Les pionniers chinois du développement de l’Empire du Milieu
se réclamaient de List, à la fin de l’ère impériale moribonde à la fin des
années 1890 et aux débuts du défi lancé par les Républicains nationalistes de
Sun Yatsen (qui réussit sa révolution en 1911). List a eu beaucoup de disciples
chinois. Après les crises subies par la Chine au cours de la première moitié du
20ème siècle, les guerres civiles, les troubles provoqués par les « warlords »
en lutte les uns contre les autres, l’occupation japonaise, l’ère communiste et
la révolution culturelle, la Chine a décidé de se débarrasser tacitement du
marxisme de l’époque maoïste, sans faire trop de tapage pour ne pas ameuter les
masses auparavant conditionnées et les membres du parti. Cette « dé-marxisation »
silencieuse est en fait une redécouverte de List et de ses disciples actuels,
des plans qu’ils ont pensés et qui ressemblent à ceux que le maître initial
avait forgés pour l’Allemagne ou pour les Etats-Unis.

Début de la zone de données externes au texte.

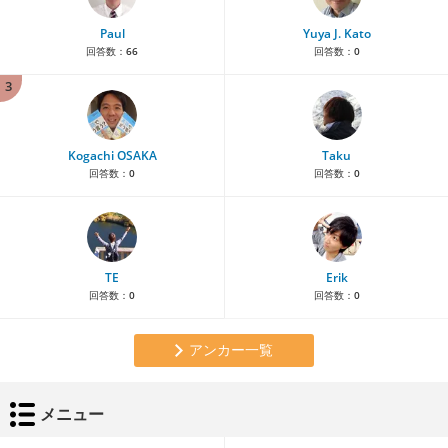
Paul
Yuya J. Kato
回答数：
66
回答数：
0
3
Kogachi OSAKA
Taku
回答数：
0
回答数：
0
TE
Erik
回答数：
0
回答数：
0
アンカー一覧
メニュー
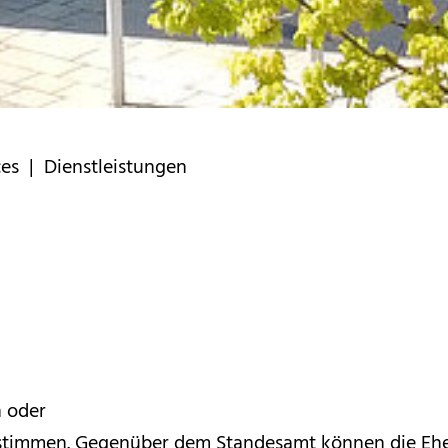
ces
| Dienstleistungen
n oder
stimmen.
Gegenüber dem Standesamt können die Eh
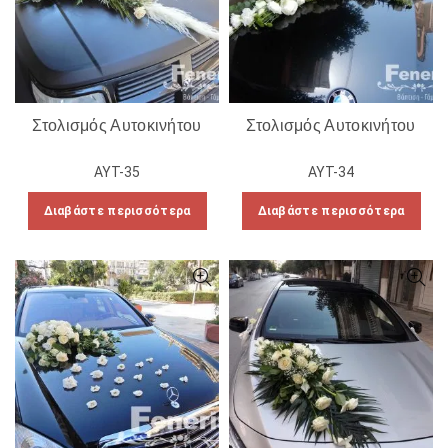
Στολισμός Αυτοκινήτου
Στολισμός Αυτοκινήτου
ΑΥΤ-35
ΑΥΤ-34
Διαβάστε περισσότερα
Διαβάστε περισσότερα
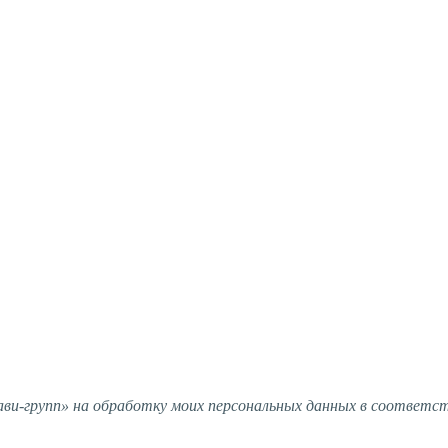
и-групп» на обработку моих персональных данных в соответс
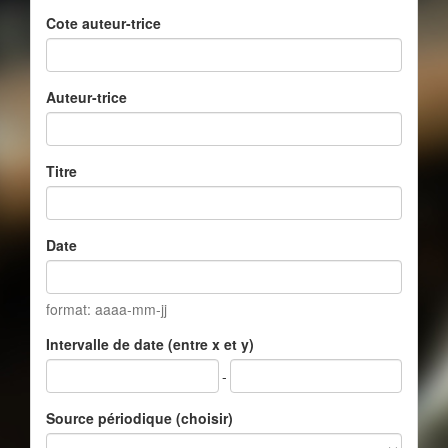
Cote auteur-trice
Auteur-trice
Titre
Date
format: aaaa-mm-jj
Intervalle de date (entre x et y)
-
Source périodique (choisir)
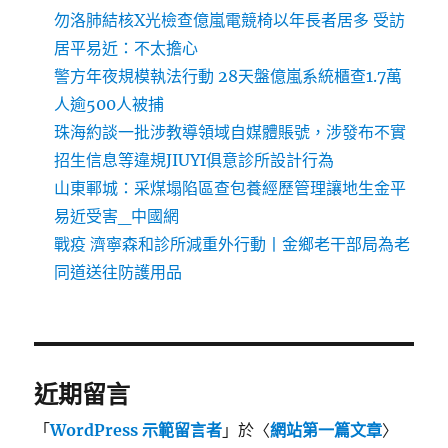
勿洛肺結核X光檢查億嵐電競椅以年長者居多 受訪
居平易近：不太擔心
警方年夜規模執法行動 28天盤億嵐系統櫃查1.7萬
人逾500人被捕
珠海約談一批涉教導領域自媒體賬號，涉發布不實
招生信息等違規JIUYI俱意診所設計行為
山東鄆城：采煤塌陷區查包養經歷管理讓地生金平
易近受害_中國網
戰疫 濟寧森和診所減重外行動丨金鄉老干部局為老
同道送往防護用品
近期留言
「
WordPress 示範留言者
」於〈
網站第一篇文章
〉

Ces plans ont donné la puissance économique, industrielle et
agricole à ces deux pays. Les divagations idéologiques actuelles créent la
confusion et font émerger des conflits empêchant l’éclosion et la mise en œuvre
de développements utiles dans le domaine des communications, dont l’humanité
toute entière pourrait bénéficier. C’est une politique belliciste et
retardatrice (Carl Schmitt) qui a provoqué les guerres horribles et inutiles de
Syrie et du Donbass. Et ces conflits pourraient, on l’imagine bien, être rapidement
étendu au Caucase (Tchétchénie, Daghestan, Ossétie), aux provinces de l’Est de
la Turquie (les Kurdes contre l’établissement turc), bloquant pour de longues
décennies toute possibilité d’étendre les voies de communication ferroviaires,
les oléoducs et gazoducs et les routes terrestres.
Robert Steuckers.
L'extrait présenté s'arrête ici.